■ Your goal:
Nothing in the entries should be altered. Write them out in full.

■ Provided entries:
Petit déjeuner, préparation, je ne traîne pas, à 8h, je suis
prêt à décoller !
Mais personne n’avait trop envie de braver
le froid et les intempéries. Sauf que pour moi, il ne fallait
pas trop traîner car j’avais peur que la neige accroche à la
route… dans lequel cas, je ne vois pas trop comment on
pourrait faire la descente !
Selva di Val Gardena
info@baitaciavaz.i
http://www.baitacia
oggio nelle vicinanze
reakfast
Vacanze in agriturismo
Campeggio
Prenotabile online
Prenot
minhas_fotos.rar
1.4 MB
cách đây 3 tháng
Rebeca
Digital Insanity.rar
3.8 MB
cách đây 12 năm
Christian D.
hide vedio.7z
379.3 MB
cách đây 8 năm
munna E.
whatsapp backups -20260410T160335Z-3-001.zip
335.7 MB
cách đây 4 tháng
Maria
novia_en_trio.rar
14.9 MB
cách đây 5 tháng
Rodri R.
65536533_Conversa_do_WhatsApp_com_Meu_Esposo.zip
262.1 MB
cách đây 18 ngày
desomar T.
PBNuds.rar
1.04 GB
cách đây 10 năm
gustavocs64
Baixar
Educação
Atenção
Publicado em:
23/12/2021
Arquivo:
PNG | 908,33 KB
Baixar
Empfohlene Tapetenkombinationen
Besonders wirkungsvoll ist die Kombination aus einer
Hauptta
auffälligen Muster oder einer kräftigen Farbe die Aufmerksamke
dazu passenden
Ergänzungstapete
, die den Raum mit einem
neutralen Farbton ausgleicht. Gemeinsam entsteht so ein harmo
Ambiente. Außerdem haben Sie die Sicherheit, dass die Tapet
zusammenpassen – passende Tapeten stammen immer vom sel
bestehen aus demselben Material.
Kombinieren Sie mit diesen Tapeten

■ Task output:
Petit déjeuner, préparation, je ne traîne pas, à 8h, je suis
prêt à décoller !
Mais personne n’avait trop envie de braver
le froid et les intempéries. Sauf que pour moi, il ne fallait
pas trop traîner car j’avais peur que la neige accroche à la
route… dans lequel cas, je ne vois pas trop comment on
pourrait faire la descente !
Selva di Val Gardena
info@baitaciavaz.i
http://www.baitacia
oggio nelle vicinanze
reakfast
Vacanze in agriturismo
Campeggio
Prenotabile online
Prenot
minhas_fotos.rar
1.4 MB
cách đây 3 tháng
Rebeca
Digital Insanity.rar
3.8 MB
cách đây 12 năm
Christian D.
hide vedio.7z
379.3 MB
cách đây 8 năm
munna E.
whatsapp backups -20260410T160335Z-3-001.zip
335.7 MB
cách đây 4 tháng
Maria
novia_en_trio.rar
14.9 MB
cách đây 5 tháng
Rodri R.
65536533_Conversa_do_WhatsApp_com_Meu_Esposo.zip
262.1 MB
cách đây 18 ngày
desomar T.
PBNuds.rar
1.04 GB
cách đây 10 năm
gustavocs64
Baixar
Educação
Atenção
Publicado em:
23/12/2021
Arquivo:
PNG | 908,33 KB
Baixar
Empfohlene Tapetenkombinationen
Besonders wirkungsvoll ist die Kombination aus einer
Hauptta
auffälligen Muster oder einer kräftigen Farbe die Aufmerksamke
dazu passenden
Ergänzungstapete
, die den Raum mit einem
neutralen Farbton ausgleicht. Gemeinsam entsteht so ein harmo
Ambiente. Außerdem haben Sie die Sicherheit, dass die Tapet
zusammenpassen – passende Tapeten stammen immer vom sel
bestehen aus demselben Material.
Kombinieren Sie mit diesen Tapeten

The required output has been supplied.